Go through the listing and return every line with "progetti" in it.

§ **RAW DATA**:

^^^^^^^^

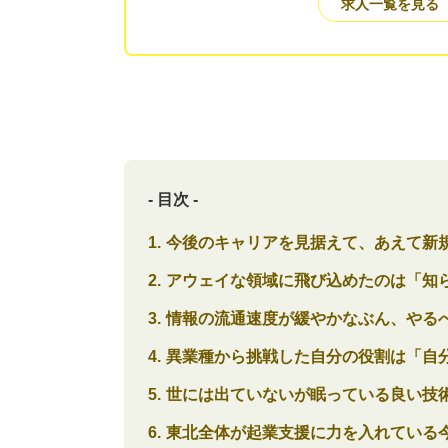
求人一覧を見る
- 目次 -
今後のキャリアを見据えて、あえて新
アウェイな領域に飛び込めたのは「知
情報の流通速度が緩やかなぶん、やる
異業種から挑戦した自分の役割は「自
世には出ていないが眠っている良い技
東北全体が起業支援に力を入れている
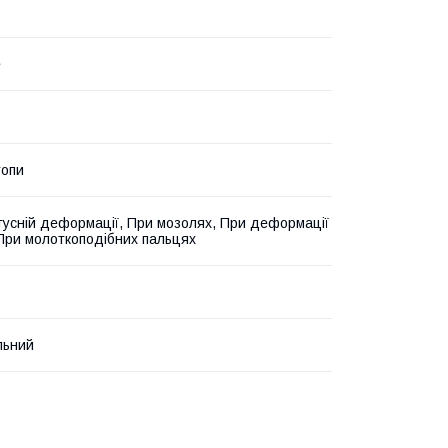
e
топи
гусній деформації, При мозолях, При деформації
 При молоткоподібних пальцях
льний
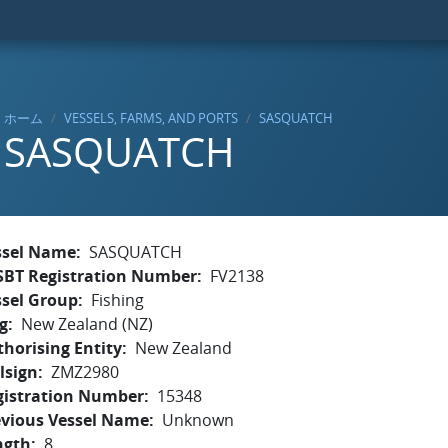
ホーム
VESSELS, FARMS, AND PORTS
SASQUATCH
SASQUATCH
ssel Name
SASQUATCH
SBT Registration Number
FV2138
ssel Group
Fishing
g
New Zealand (NZ)
horising Entity
New Zealand
lsign
ZMZ2980
gistration Number
15348
evious Vessel Name
Unknown
ngth
8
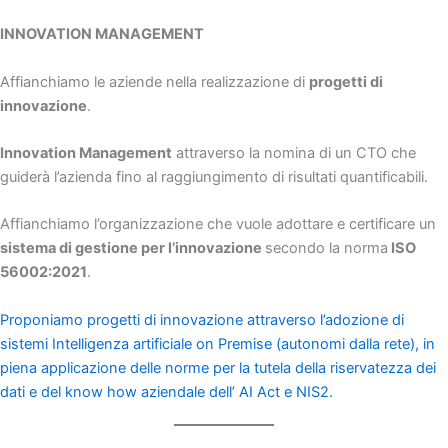
INNOVATION MANAGEMENT
Affianchiamo le aziende nella realizzazione di
progetti di
innovazione
.
Innovation Management
attraverso la nomina di un CTO che
guiderà l’azienda fino al raggiungimento di risultati quantificabili.
Affianchiamo l’organizzazione che vuole adottare e certificare un
sistema di gestione per l’innovazione
secondo la norma
ISO
56002:2021
.
Proponiamo progetti di innovazione attraverso l’adozione di
sistemi Intelligenza artificiale on Premise (autonomi dalla rete), in
piena applicazione delle norme per la tutela della riservatezza dei
dati e del know how aziendale dell’ AI Act e NIS2.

^^^^^^^^

§ **RESPONSE BOX**:
progetti di
Proponiamo progetti di innovazione attraverso l’adozione di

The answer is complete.